▶ Problem details
In the entries below, begin at the line that has "proyeksi dan perangkat lunak yang semakin", stop after the line that has "qilish natijasida och", and output those lines exactly with no pictures.

▶ Entries provided
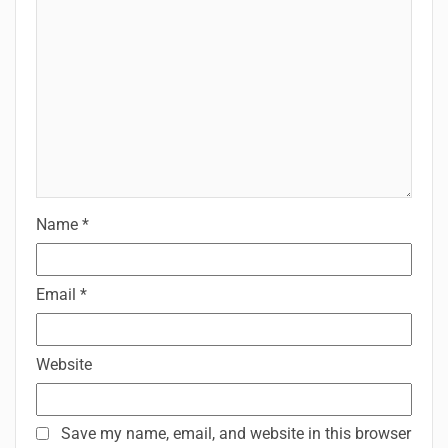
Name
*
Email
*
Website
Save my name, email, and website in this browser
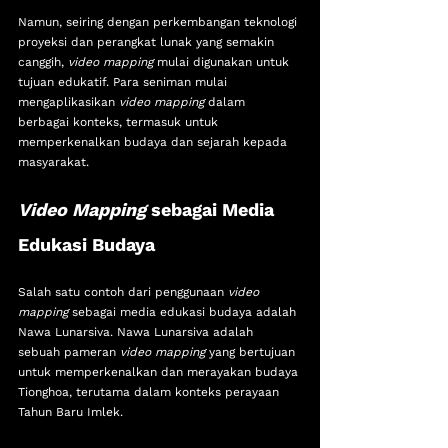
Namun, seiring dengan perkembangan teknologi 
proyeksi dan perangkat lunak yang semakin 
canggih, 
video mapping
 mulai digunakan untuk 
tujuan edukatif. Para seniman mulai 
mengaplikasikan 
video mapping
 dalam 
berbagai konteks, termasuk untuk 
memperkenalkan budaya dan sejarah kepada 
masyarakat.
Video Mapping
 sebagai Media 
Edukasi Budaya
Salah satu contoh dari penggunaan 
video 
mapping
 sebagai media edukasi budaya adalah 
Nawa Lunarsiva. Nawa Lunarsiva adalah 
sebuah pameran 
video mapping
 yang bertujuan 
untuk memperkenalkan dan merayakan budaya 
Tionghoa, terutama dalam konteks perayaan 
Tahun Baru Imlek. 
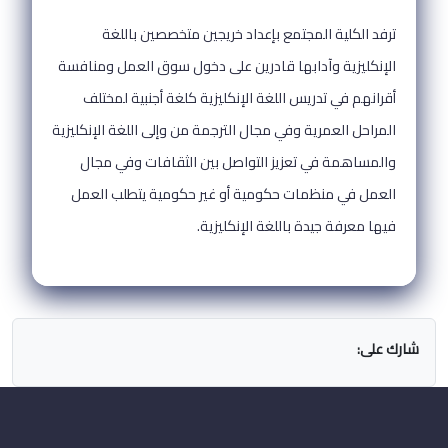
ترفد الكلية المجتمع بإعداد خريجين متخصصين باللغة
الإنكليزية وآدابها قادرين على دخول سوق العمل ومنافسة
أقرانهم في تدريس اللغة الإنكليزية كلغة أجنبية لمختلف
المراحل العمرية وفي مجال الترجمة من وإلى اللغة الإنكليزية
والمساهمة في تعزيز التواصل بين الثقافات وفي مجال
العمل في منظمات حكومية أو غير حكومية يتطلب العمل
فيها معرفة جيدة باللغة الإنكليزية.
شارك على:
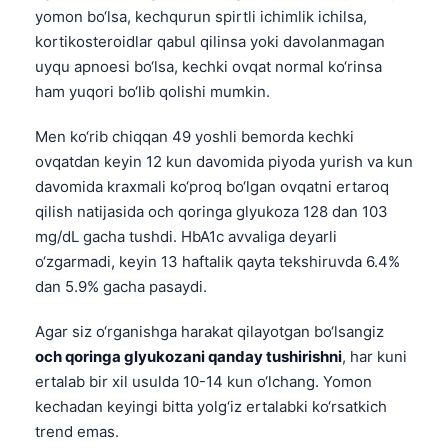
yomon bo‘lsa, kechqurun spirtli ichimlik ichilsa,
kortikosteroidlar qabul qilinsa yoki davolanmagan
uyqu apnoesi bo‘lsa, kechki ovqat normal ko‘rinsa
ham yuqori bo‘lib qolishi mumkin.
Men ko‘rib chiqqan 49 yoshli bemorda kechki
ovqatdan keyin 12 kun davomida piyoda yurish va kun
davomida kraxmali ko‘proq bo‘lgan ovqatni ertaroq
qilish natijasida och qoringa glyukoza 128 dan 103
mg/dL gacha tushdi. HbA1c avvaliga deyarli
o‘zgarmadi, keyin 13 haftalik qayta tekshiruvda 6.4%
dan 5.9% gacha pasaydi.
Agar siz o‘rganishga harakat qilayotgan bo‘lsangiz
och qoringa glyukozani qanday tushirishni
, har kuni
ertalab bir xil usulda 10-14 kun o‘lchang. Yomon
kechadan keyingi bitta yolg‘iz ertalabki ko‘rsatkich
trend emas.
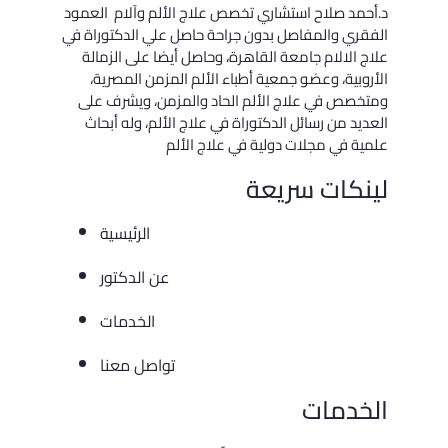
د.أحمد صلاح استشاري تخصص علاج الألم وآلام العمود
الفقري والمفاصل بدون جراحة حاصل علي الدكتوراة في
علاج الالام جامعة القاهرة، وحاصل أيضا على الزمالة
الأروبية، وعضو جمعية أطباء الألم المزمن المصرية،
ومتخصص في علاج الألم الحاد والمزمن، ويشرف على
العديد من رسائل الدكتوراة في علاج الألم، وله أبحاث
علمية في مجلات دولية في علاج الألم
لينكات سريعة
الرئيسية
عن الدكتور
الخدمات
تواصل معنا
الخدمات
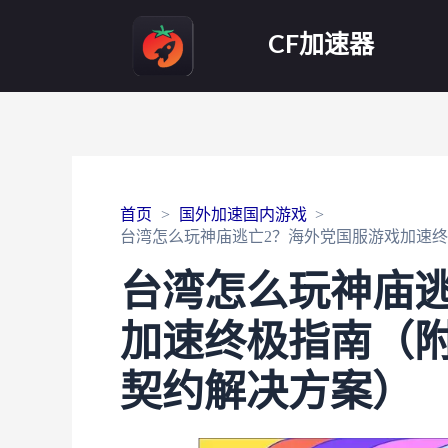
CF加速器
首页
国外加速国内游戏
台湾怎么玩神庙逃亡2？海外党国服游戏加速
台湾怎么玩神庙逃
加速终极指南（附
契约解决方案）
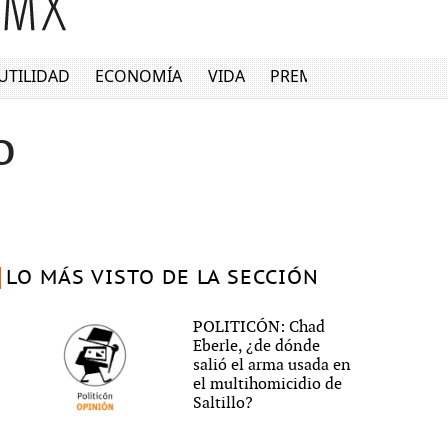
UTILIDAD
ECONOMÍA
VIDA
PREMIUM
o
LO MÁS VISTO DE LA SECCIÓN
POLITICÓN: Chad
Eberle, ¿de dónde
salió el arma usada en
el multihomicidio de
Saltillo?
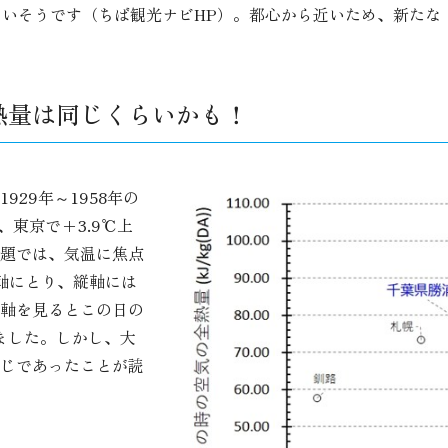
しいそうです（ちば観光ナビHP）。都心から近いため、新たな
熱量は同じくらいかも！
29年～1958年の
、東京で+3.9℃上
話題では、気温に焦点
横軸にとり、縦軸には
軸を見るとこの日の
りました。しかし、大
じであったことが読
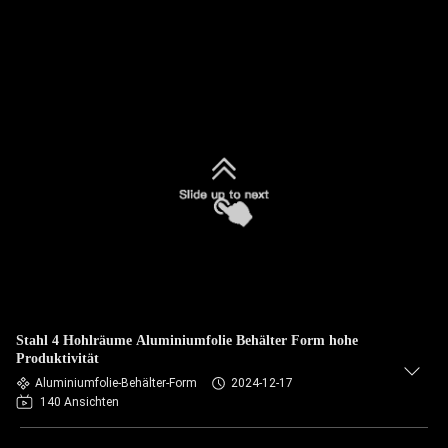
Stahl 4 Hohlräume Aluminiumfolie Behälter Form hohe
Produktivität
Aluminiumfolie-Behälter-Form
2024-12-17
140 Ansichten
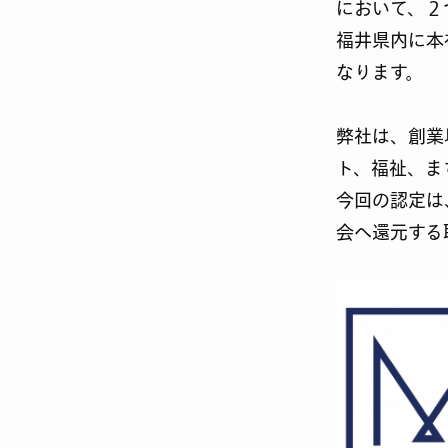
において、２
福井県内に本
なります。
弊社は、創業
ト、福祉、ま
今回の認定は
会へ還元する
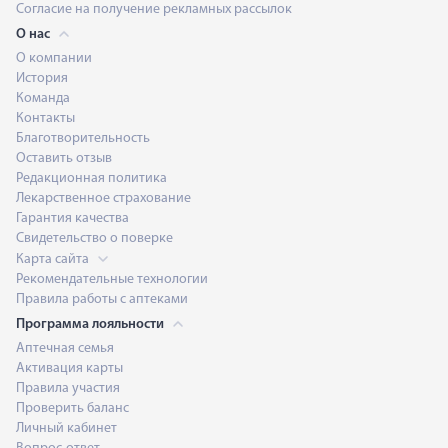
Согласие на получение рекламных рассылок
О нас
О компании
История
Команда
Контакты
Благотворительность
Оставить отзыв
Редакционная политика
Лекарственное страхование
Гарантия качества
Свидетельство о поверке
Карта сайта
Рекомендательные технологии
Правила работы с аптеками
Программа лояльности
Аптечная семья
Активация карты
Правила участия
Проверить баланс
Личный кабинет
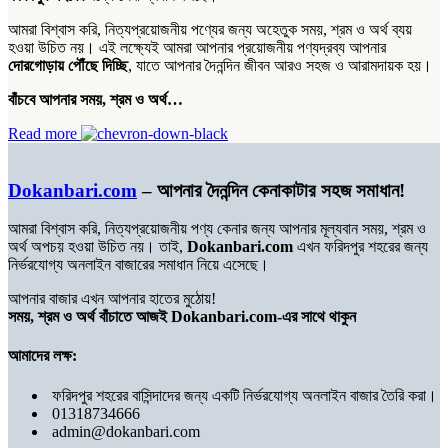
আমরা বিশ্বাস করি, নিত্যপ্রয়োজনীয় পণ্যের জন্য অহেতুক সময়, শ্রম ও অর্থ ব্যয়
হওয়া উচিত নয়। এই লক্ষ্যেই আমরা আপনার প্রয়োজনীয় পণ্যদ্রব্য আপনার
দোরগোড়ায় পৌঁছে দিচ্ছি
, যাতে আপনার দৈনন্দিন জীবন আরও সহজ ও আরামদায়ক হয়।
বাঁচবে আপনার সময়, শ্রম ও অর্থ…
Read more
Dokanbari.com
– আপনার দৈনন্দিন কেনাকাটার সহজ সমাধান!
আমরা বিশ্বাস করি, নিত্যপ্রয়োজনীয় পণ্য কেনার জন্য আপনার মূল্যবান সময়, শ্রম ও
অর্থ অপচয় হওয়া উচিত নয়। তাই,
Dokanbari.com
এখন ফরিদপুর শহরের জন্য
নির্ভরযোগ্য অনলাইন বাজারের সমাধান নিয়ে এসেছে।
আপনার বাজার এখন আপনার হাতের মুঠোয়!
সময়, শ্রম ও অর্থ বাঁচাতে আজই Dokanbari.com-এর সাথে থাকুন
আমাদের লক্ষ:
ফরিদপুর শহরের বাসিন্দাদের জন্য একটি নির্ভরযোগ্য অনলাইন বাজার তৈরি করা।
01318734666
admin@dokanbari.com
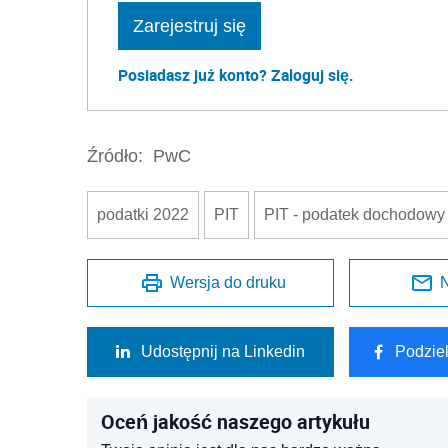
Zarejestruj się
Posiadasz już konto? Zaloguj się.
Źródło:
PwC
podatki 2022
PIT
PIT - podatek dochodowy 
Wersja do druku
N
Udostępnij na Linkedin
Podzie
Oceń jakość naszego artykułu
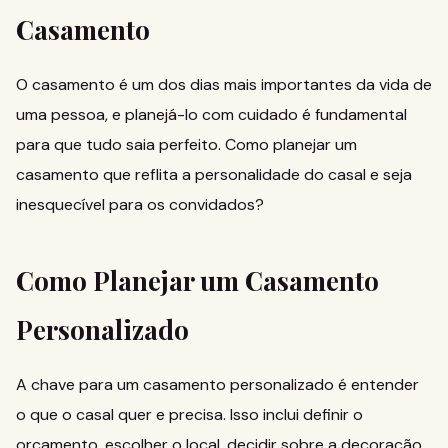
Casamento
O casamento é um dos dias mais importantes da vida de
uma pessoa, e planejá-lo com cuidado é fundamental
para que tudo saia perfeito.
Como planejar um
casamento
que reflita a personalidade do casal e seja
inesquecível para os convidados?
Como Planejar um Casamento
Personalizado
A chave para um casamento personalizado é entender
o que o casal quer e precisa. Isso inclui definir o
orçamento, escolher o local, decidir sobre a decoração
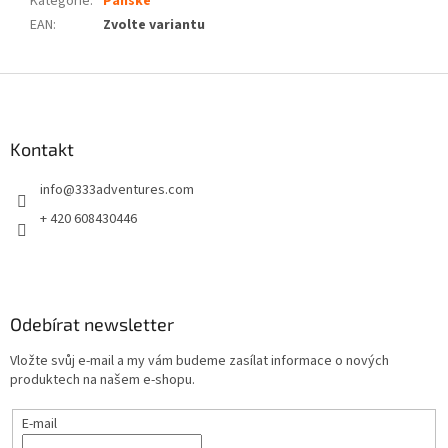
Kategorie
:
Pánské
EAN
:
Zvolte variantu
Z
á
p
a
Kontakt
t
info
@
333adventures.com
í
+ 420 608430446
Odebírat newsletter
Vložte svůj e-mail a my vám budeme zasílat informace o nových
produktech na našem e-shopu.
E-mail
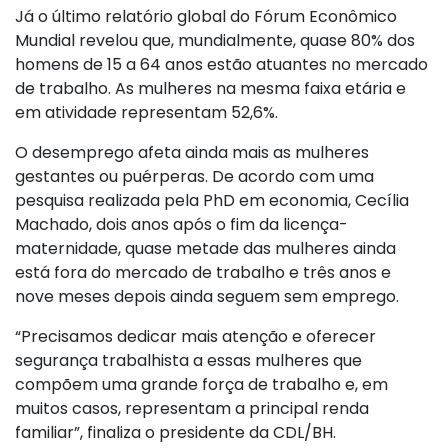
Já o último relatório global do Fórum Econômico
Mundial revelou que, mundialmente, quase 80% dos
homens de 15 a 64 anos estão atuantes no mercado
de trabalho. As mulheres na mesma faixa etária e
em atividade representam 52,6%.
O desemprego afeta ainda mais as mulheres
gestantes ou puérperas. De acordo com uma
pesquisa realizada pela PhD em economia, Cecília
Machado, dois anos após o fim da licença-
maternidade, quase metade das mulheres ainda
está fora do mercado de trabalho e três anos e
nove meses depois ainda seguem sem emprego.
“Precisamos dedicar mais atenção e oferecer
segurança trabalhista a essas mulheres que
compõem uma grande força de trabalho e, em
muitos casos, representam a principal renda
familiar”, finaliza o presidente da CDL/BH.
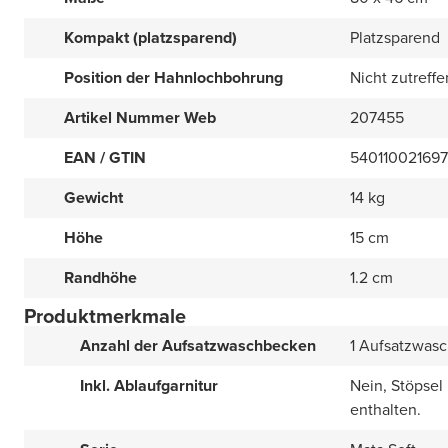
Kompakt (platzsparend)
Platzsparend
Position der Hahnlochbohrung
Nicht zutreff
Artikel Nummer Web
207455
EAN / GTIN
54011002169
Gewicht
14 kg
Höhe
15 cm
Randhöhe
1.2 cm
Produktmerkmale
Anzahl der Aufsatzwaschbecken
1 Aufsatzwas
Inkl. Ablaufgarnitur
Nein, Stöpsel
enthalten.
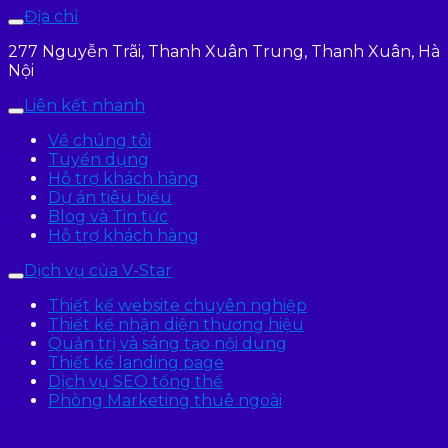
Địa chỉ
277 Nguyễn Trãi, Thanh Xuân Trung, Thanh Xuân, Hà
Nội
Liên kết nhanh
Về chúng tôi
Tuyển dụng
Hỗ trợ khách hàng
Dự án tiêu biểu
Blog và Tin tức
Hỗ trợ khách hàng
Dịch vụ của V-Star
Thiết kế website chuyên nghiệp
Thiết kế nhận diện thương hiệu
Quản trị và sáng tạo nội dung
Thiết kế landing page
Dịch vụ SEO tổng thể
Phòng Marketing thuê ngoài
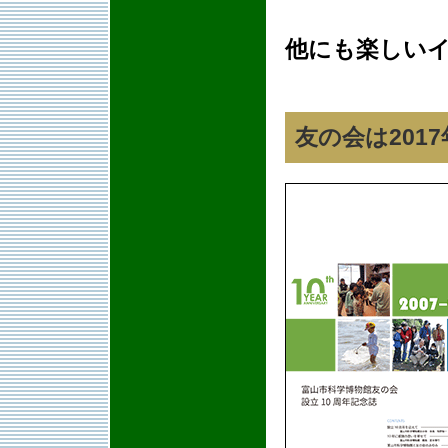
他にも楽しい
友の会は201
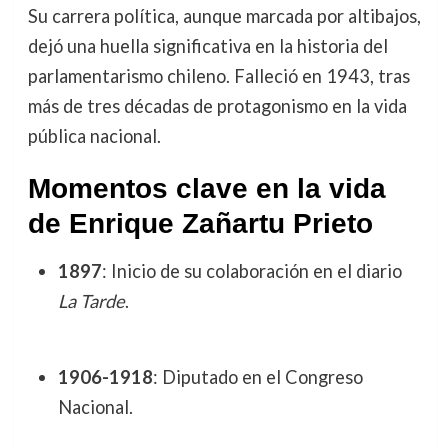
Su carrera política, aunque marcada por altibajos,
dejó una huella significativa en la historia del
parlamentarismo chileno. Falleció en 1943, tras
más de tres décadas de protagonismo en la vida
pública nacional.
Momentos clave en la vida
de Enrique Zañartu Prieto
1897
: Inicio de su colaboración en el diario
La Tarde
.
1906-1918
: Diputado en el Congreso
Nacional.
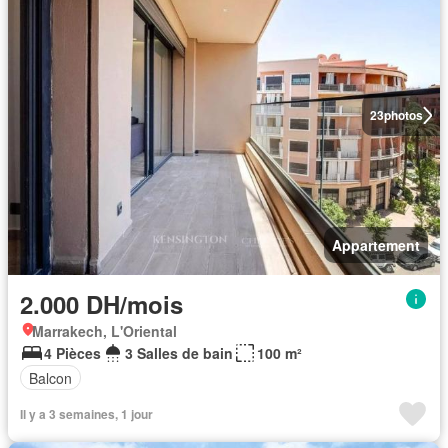
23
photos
Appartement
2.000 DH/mois
Marrakech, L'Oriental
4 Pièces
3 Salles de bain
100 m²
Balcon
Il y a 3 semaines, 1 jour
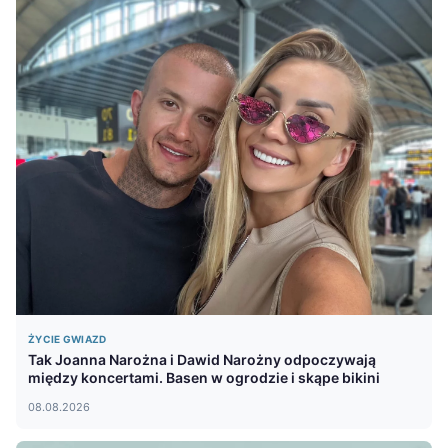
ŻYCIE GWIAZD
Tak Joanna Narożna i Dawid Narożny odpoczywają
między koncertami. Basen w ogrodzie i skąpe bikini
08.08.2026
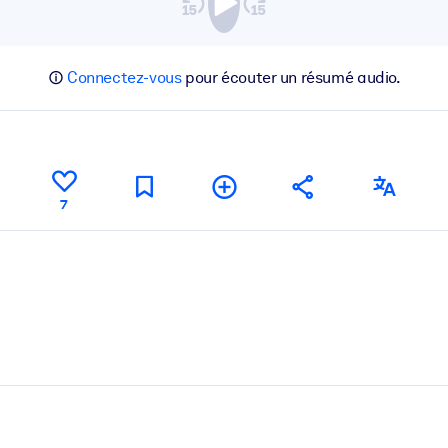
Connectez-vous
pour écouter un résumé audio.
7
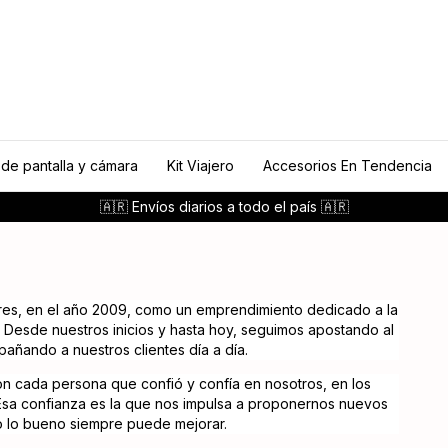
 de pantalla y cámara
Kit Viajero
Accesorios En Tendencia
🇦🇷 Envíos diarios a todo el país 🇦🇷
ires, en el año 2009, como un emprendimiento dedicado a la
. Desde nuestros inicios y hasta hoy, seguimos apostando al
añando a nuestros clientes día a día.
 cada persona que confió y confía en nosotros, en los
 Esa confianza es la que nos impulsa a proponernos nuevos
o lo bueno siempre puede mejorar.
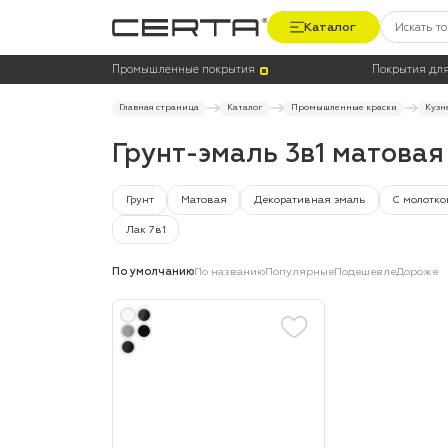
Каталог
Цена
Цвет
Промышленные покрытия
Покрытия для
Главная страница
Каталог
Промышленные краски
Кузн
Грунт-эмаль 3в1 матова
Грунт
Матовая
Декоративная эмаль
С молотко
Лак 7в1
По умолчанию
По названию
Популярные
Подешевле
Дороже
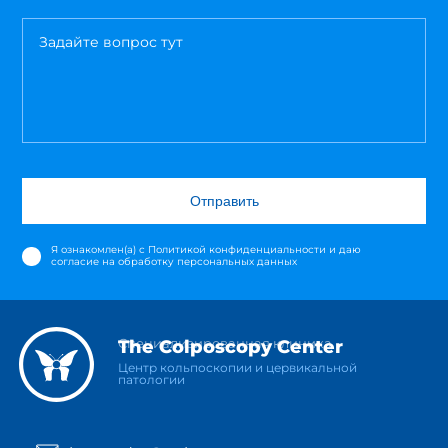
Отправить
Я ознакомлен(а) с
Политикой конфиденциальности
и даю
согласие на обработку персональных данных
Специализированная клиника
The Colposcopy Center
Центр кольпоскопии и цервикальной
патологии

▶ Output for this exercise
proyeksi dan perangkat lunak yang semakin 
canggih, 
video mapping
 mulai digunakan untuk 
tujuan edukatif. Para seniman mulai 
mengaplikasikan 
video mapping
 dalam 
berbagai konteks, termasuk untuk 
memperkenalkan budaya dan sejarah kepada 
masyarakat.
Video Mapping
 sebagai Media 
Edukasi Budaya
Salah satu contoh dari penggunaan 
video 
mapping
 sebagai media edukasi budaya adalah 
Nawa Lunarsiva. Nawa Lunarsiva adalah 
sebuah pameran 
video mapping
 yang bertujuan 
untuk memperkenalkan dan merayakan budaya 
Tionghoa, terutama dalam konteks perayaan 
Tahun Baru Imlek. 
ترفد الكلية المجتمع بإعداد خريجين متخصصين باللغة
الإنكليزية وآدابها قادرين على دخول سوق العمل ومنافسة
أقرانهم في تدريس اللغة الإنكليزية كلغة أجنبية لمختلف
المراحل العمرية وفي مجال الترجمة من وإلى اللغة الإنكليزية
والمساهمة في تعزيز التواصل بين الثقافات وفي مجال
العمل في منظمات حكومية أو غير حكومية يتطلب العمل
فيها معرفة جيدة باللغة الإنكليزية.
شارك على:
yomon bo‘lsa, kechqurun spirtli ichimlik ichilsa,
kortikosteroidlar qabul qilinsa yoki davolanmagan
uyqu apnoesi bo‘lsa, kechki ovqat normal ko‘rinsa
ham yuqori bo‘lib qolishi mumkin.
Men ko‘rib chiqqan 49 yoshli bemorda kechki
ovqatdan keyin 12 kun davomida piyoda yurish va kun
davomida kraxmali ko‘proq bo‘lgan ovqatni ertaroq
qilish natijasida och qoringa glyukoza 128 dan 103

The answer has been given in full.